Coffei · August 1, 2023, 12:57pm

Thanks all.

@ruslandoga Replacing the final select with SQL fragment is an option. I was trying to stick with native Ecto.Query as much as possible.

@mayel I am using that now, but then you need to have the query in SQL. I wanted to rewrite SQL into Ecto.

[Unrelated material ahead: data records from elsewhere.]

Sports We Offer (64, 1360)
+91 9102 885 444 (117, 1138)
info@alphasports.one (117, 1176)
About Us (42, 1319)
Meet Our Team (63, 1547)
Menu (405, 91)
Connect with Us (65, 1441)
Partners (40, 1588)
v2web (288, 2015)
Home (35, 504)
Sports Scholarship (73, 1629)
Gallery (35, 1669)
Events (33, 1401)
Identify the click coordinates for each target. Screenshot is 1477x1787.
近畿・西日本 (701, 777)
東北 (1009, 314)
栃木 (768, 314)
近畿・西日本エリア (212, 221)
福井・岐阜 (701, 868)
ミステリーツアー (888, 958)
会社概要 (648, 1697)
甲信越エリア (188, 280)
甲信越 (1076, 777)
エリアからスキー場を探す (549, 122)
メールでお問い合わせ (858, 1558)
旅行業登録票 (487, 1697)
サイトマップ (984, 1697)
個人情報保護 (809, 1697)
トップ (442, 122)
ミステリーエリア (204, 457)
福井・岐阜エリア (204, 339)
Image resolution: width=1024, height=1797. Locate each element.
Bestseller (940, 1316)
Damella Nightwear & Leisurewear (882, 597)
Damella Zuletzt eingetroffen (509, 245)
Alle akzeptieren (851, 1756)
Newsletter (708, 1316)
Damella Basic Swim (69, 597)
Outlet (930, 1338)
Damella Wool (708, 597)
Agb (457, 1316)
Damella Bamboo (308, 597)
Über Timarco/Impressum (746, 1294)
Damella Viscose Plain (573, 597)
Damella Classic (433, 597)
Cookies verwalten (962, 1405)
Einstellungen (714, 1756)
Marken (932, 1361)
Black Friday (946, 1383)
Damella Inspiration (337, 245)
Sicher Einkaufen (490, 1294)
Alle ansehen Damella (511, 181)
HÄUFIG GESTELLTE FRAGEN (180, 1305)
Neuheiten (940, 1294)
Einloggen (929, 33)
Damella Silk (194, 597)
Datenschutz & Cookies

@LostKobrakai First of all thanks for the json_build_object macro, that is amazing! The query itself doesn’t work for me. It seems that while subquery in select works fine, the same doesn’t work in from.

import Ecto.Query

# this works
from(
  f in "posts",
  select: fragment(
    "json_build_object(?, ?)", 
    "count", 
    subquery(from(c in "comments", select: count(c.id))))
)

# this doesn't work
# ** (Ecto.Query.CompileError) `subquery(from(c in "comments", select: count(c.id)))` is not a valid query expression.
from(
  f in fragment(
    "json_build_object(?, ?)",
    "count",
    subquery(from(c in "comments", select: count(c.id)))
  ),
  select: f.f0
)

Finally after reviewing all your solutions I realized I could move one of the subqueries from subquery in select to from, as it always returns a single row. So I ended up with something like this:

WITH selected_posts AS (SELECT id, type FROM posts WHERE category = $1),
  comments AS (SELECT id, text FROM selected_posts sp INNER JOIN comments c 
               ON c.post_id = sp.id 
               ORDER BY c.score DESC),
  posts_agg AS (SELECT type, count(id) FROM selected_posts GROUP BY type),
  posts_agg_res AS (SELECT array_agg(json_build_object('type', type, 'count', count)) res FROM posts_agg)
SELECT json_build_object(
  'posts_aggregated', coalesce(res, ARRAY[]::json[]),
  'posts_count', SELECT COUNT(id) FROM selected_posts,
  'top_comments', coalesce((SELECT array_agg(json_build_object(
          'author', author
          'text', text
         )) FROM comments LIMIT 5), ARRAY[]::json[])
FROM posts_agg_res
)

which translates to ecto roughly as follows

import Ecto.Query
import MyFragments

selected_posts = from(p in "posts", where: p.category == "top", select: %{id: p.id, type: p.type})

comments =
  from(sp in "selected_posts",
    inner_join: c in "comments",
    on: c.post_id == sp.id,
    order_by: [desc: c.score],
    select: %{id: c.id, text: c.text, author: c.author},
    limit: 5
  )

posts_agg =
  from(p in "selected_posts", group_by: p.type, select: %{type: p.type, count: count(p.id)})

posts_agg_res =
  from(p in "posts_agg", select: array_agg(json_build_object(type: p.type, count: p.count)))

# ignored coalesce here for simplicity
from(p in "posts_agg_res",
  select: %{
    posts_aggregated: p.res,
    posts_count: subquery(from(p in "selected_posts", select: count(p.id))),
    top_comments:
      subquery(
        from(c in "comments", select: array_agg(json_build_object(author: c.author, text: c.text)))
      )
  }
)

I am happy with this solution as it doesn’t feel like hack anymore. It’s still not a general solution, but should work in similar queries, because such queries already rely on subqueries that return a single row, so one of them can be moved to FROM.